**Paper , Order, or Assignment Requirements**

This problem uses the RETIREMENT FUNDS data file that has been referred to multiple times in class. This file is posted on BLACKBOARD next to this assignment in the GRADED ASSIGNMENTS Folder in the MODULES section

a) One of the variables in the data file is the categorical variable, STAR RATING. This variable is a type of rating of the funds analogous to how hotels or movies might be given a certain number of stars to rate them. Here the ratings are from one to five stars with higher ratings indicating better performance. Provide a pie chart summarizing the STAR RATING data. Include the count and percentage of funds in each rating category as well as the names of the categories in your chart. What percentage of the funds had a five star rating? (HINT: To show the labels for the slices of the pie, Click on the LABELS button, then choose “Slice Label”, then check category name, frequency, and percent.)
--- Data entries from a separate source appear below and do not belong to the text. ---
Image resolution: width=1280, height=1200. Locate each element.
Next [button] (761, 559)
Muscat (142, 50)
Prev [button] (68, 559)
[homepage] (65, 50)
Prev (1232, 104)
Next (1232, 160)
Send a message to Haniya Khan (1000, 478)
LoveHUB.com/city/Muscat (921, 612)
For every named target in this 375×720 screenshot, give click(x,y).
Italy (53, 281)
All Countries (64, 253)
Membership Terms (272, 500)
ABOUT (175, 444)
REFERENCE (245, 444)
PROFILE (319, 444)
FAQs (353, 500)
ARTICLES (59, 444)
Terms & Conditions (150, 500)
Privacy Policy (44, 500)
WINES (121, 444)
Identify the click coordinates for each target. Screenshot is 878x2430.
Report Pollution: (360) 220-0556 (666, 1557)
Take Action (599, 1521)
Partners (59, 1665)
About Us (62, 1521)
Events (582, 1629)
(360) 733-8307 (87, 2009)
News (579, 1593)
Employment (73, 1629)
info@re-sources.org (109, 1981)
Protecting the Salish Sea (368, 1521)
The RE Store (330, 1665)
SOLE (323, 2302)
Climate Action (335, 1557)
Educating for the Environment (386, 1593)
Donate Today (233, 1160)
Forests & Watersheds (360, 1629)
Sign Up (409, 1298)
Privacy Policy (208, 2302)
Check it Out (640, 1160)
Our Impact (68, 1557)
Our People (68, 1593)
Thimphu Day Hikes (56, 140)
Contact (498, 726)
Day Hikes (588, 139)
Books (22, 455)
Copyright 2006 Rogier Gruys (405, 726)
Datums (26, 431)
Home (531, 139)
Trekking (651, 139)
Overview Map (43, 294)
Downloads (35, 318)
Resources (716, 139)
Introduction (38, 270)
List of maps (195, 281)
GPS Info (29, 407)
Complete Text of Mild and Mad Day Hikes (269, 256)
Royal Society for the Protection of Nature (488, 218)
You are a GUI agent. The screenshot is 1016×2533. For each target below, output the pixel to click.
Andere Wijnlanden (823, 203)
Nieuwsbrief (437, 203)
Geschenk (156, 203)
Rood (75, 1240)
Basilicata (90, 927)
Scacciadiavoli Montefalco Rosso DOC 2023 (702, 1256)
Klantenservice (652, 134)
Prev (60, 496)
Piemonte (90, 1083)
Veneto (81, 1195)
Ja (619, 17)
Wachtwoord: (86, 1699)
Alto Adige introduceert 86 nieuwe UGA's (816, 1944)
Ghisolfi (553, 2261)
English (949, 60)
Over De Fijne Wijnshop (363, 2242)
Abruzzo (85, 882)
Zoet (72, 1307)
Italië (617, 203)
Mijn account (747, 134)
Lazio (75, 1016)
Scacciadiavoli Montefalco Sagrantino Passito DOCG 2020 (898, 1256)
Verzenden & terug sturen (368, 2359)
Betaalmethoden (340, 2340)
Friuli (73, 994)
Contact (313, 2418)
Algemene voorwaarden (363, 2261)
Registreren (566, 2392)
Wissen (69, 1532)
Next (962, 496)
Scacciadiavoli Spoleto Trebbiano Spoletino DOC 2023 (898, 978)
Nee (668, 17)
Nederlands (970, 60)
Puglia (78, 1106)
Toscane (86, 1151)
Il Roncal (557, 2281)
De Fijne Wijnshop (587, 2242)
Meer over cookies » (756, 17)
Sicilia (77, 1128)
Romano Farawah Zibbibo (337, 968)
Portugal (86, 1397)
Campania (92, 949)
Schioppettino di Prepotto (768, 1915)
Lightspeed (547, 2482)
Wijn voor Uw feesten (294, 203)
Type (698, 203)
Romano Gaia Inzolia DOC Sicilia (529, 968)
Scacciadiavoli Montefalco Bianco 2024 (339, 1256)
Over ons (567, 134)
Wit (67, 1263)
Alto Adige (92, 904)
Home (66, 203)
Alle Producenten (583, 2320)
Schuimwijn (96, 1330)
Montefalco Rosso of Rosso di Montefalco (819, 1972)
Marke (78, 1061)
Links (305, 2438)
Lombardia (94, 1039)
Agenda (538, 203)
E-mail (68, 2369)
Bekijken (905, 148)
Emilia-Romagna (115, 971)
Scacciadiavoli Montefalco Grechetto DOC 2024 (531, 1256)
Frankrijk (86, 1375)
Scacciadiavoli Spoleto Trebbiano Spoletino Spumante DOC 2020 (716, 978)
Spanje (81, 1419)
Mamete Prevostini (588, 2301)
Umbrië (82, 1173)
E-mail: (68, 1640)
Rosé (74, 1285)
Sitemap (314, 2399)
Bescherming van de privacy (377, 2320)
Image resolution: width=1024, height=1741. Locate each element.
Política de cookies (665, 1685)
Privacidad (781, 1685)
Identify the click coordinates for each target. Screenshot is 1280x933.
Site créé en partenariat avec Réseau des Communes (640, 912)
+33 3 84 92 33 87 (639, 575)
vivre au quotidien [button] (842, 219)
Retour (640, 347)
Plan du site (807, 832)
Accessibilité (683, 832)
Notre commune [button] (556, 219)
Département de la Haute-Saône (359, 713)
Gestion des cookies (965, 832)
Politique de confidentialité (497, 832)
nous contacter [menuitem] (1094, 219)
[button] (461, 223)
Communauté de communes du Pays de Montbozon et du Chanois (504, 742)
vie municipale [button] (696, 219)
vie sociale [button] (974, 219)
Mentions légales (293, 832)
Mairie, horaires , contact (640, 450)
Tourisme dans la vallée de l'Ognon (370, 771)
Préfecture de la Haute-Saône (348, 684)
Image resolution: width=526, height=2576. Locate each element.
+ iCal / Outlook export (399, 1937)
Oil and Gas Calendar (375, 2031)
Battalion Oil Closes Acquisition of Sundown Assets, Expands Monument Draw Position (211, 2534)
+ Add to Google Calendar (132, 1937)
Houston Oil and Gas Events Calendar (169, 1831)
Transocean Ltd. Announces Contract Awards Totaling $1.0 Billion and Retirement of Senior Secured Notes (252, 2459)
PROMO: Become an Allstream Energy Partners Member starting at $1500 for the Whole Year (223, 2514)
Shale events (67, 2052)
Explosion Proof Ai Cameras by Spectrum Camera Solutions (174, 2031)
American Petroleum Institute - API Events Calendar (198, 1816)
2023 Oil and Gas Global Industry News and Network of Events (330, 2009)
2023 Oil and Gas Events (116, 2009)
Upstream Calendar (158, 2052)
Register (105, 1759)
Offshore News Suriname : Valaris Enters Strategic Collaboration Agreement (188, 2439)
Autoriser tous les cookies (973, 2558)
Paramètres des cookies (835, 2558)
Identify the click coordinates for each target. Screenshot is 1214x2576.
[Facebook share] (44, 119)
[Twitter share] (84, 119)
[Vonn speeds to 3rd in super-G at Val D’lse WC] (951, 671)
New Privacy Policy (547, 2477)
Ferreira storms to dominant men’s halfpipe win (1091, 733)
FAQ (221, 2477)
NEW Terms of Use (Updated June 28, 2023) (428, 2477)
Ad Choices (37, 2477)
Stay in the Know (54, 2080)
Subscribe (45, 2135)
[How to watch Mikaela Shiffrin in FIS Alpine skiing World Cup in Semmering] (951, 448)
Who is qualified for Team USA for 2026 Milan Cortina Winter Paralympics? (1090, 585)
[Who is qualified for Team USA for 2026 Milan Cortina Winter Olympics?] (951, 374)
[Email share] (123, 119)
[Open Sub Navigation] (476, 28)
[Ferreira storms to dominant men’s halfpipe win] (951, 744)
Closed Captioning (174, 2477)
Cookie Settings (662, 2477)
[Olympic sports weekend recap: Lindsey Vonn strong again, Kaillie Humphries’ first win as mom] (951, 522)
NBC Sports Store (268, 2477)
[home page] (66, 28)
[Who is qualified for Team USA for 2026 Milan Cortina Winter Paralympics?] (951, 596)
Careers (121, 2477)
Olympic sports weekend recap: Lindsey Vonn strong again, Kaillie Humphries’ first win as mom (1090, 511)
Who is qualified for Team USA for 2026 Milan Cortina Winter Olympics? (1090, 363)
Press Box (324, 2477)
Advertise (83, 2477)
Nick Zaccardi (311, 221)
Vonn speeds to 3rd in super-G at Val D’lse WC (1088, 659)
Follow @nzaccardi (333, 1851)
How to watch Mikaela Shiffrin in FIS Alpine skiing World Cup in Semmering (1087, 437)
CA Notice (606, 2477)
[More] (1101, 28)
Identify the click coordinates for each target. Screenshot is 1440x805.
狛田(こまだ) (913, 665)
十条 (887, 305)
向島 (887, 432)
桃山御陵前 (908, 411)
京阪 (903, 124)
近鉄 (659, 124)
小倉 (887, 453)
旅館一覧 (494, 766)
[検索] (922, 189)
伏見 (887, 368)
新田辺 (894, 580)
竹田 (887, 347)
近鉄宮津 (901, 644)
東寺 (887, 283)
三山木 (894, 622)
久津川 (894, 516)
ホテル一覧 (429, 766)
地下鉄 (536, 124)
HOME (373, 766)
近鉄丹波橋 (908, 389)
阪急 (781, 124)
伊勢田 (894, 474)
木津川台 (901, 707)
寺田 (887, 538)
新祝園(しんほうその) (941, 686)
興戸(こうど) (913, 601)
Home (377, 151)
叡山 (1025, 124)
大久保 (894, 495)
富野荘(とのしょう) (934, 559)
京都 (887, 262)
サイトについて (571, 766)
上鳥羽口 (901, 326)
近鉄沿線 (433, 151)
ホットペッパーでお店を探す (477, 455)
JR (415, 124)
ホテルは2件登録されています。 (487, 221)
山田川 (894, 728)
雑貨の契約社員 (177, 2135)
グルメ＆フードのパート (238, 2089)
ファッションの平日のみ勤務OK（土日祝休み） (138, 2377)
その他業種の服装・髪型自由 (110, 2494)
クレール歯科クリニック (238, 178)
b) Provide a contingency table that summarizes data simultaneously on the RISK and STAR RATING variables. Just include the counts for each cell and not any corresponding percentages. Use the contingency table to determine how many of the one star rated funds were in the High Risk category.

For the remainder of this question, use only the data on the 10YrReturn. This 10 year return is the average percentage gain per year for the fund’s investments in a ten year period. So, for example, the first fund in the file had an average gain of 11.93% per year over that ten year period.

c) Generate a histogram of the 10YrReturn for these 479 funds. Using the histogram, describe within which rates of return the values are concentrated.

d) Generate a boxplot for the ten year returns. During this ten year period, Dr. Markowski owned a fund that had an average return of 8.4%. Based on the boxplot, approximate the percentage of funds that had a ten year average rate of return higher than that earned by Dr. M’s fund.

e) Use the histogram and boxplot to determine the shape of this data for average ten year returns. Select between approximately symmetric, clearly skewed to the left, and clearly skewed to the right.

f) Using the Display Descriptive Statistics option in MINITAB, display a set of statistics for the ten year returns that includes the mean, standard deviation, and each of the five numbers in the five-number summary. Use this data summary to determine an interval of values for the variable, 10YrReturn, that should include the 10YrReturn for about 95% of the funds.

(HINT: Use the empirical rule)

Q2) The data file, RESTAURANTS2, describes data for 66 restaurants that includes information on ratings in each of three categories, the cost of a meal, a popularity index and the type of cuisine. This problem refers to three of the variables in the data set; the food rating, a restaurant popularity index, and the type of cuisine.

a) Provide basic descriptive statistics on the Food Rating for each type of Cuisine. (To generate separate descriptive statistics for each type of cuisine, choose Stat, then Basic Statistics, then Display Descriptive Statistics, and select Cuisine for the “By variables” box.)

b) Which types of cuisine tend to get the highest food ratings? Which tend to receive the lowest food ratings? What statistic(s) did you use to decide?

c) Which types of cuisine tend to have the greatest variability in food rating? Which types of cuisine tend to have the least variability in food rating? Which statistic(s) did you use to decide?

d) Provide basic descriptive statistics on the Popularity Index for each type of Cuisine. Would you say that the restaurants that have the highest food ratings tend to have the highest popularity scores? Justify your answer.

Q3. A firm classifies its customers’ accounts in two ways: according to the balance outstanding and according to whether or not the account is overdue. The following contingency table gives the number of accounts falling into various categories.

Not

Overdue Overdue Total

Account Balance

Under $100 120 330 450

$100 $500 150 300 450

Over $500 20 80 100

Total 290 710 1000

a) Convert this table of frequencies into a corresponding table of probabilities.

Use your result from part a) to answer the following.

b) Find the probability that the account is overdue.

c) Find the probability that the account has a balance under $100 or is overdue.

d) Find the probability that the account has a balance over $500 and is overdue.

e) What is the conditional probability that the account is overdue assuming that the balance is over $500?

f) If the account is not overdue, what is the probability that the balance is under $100?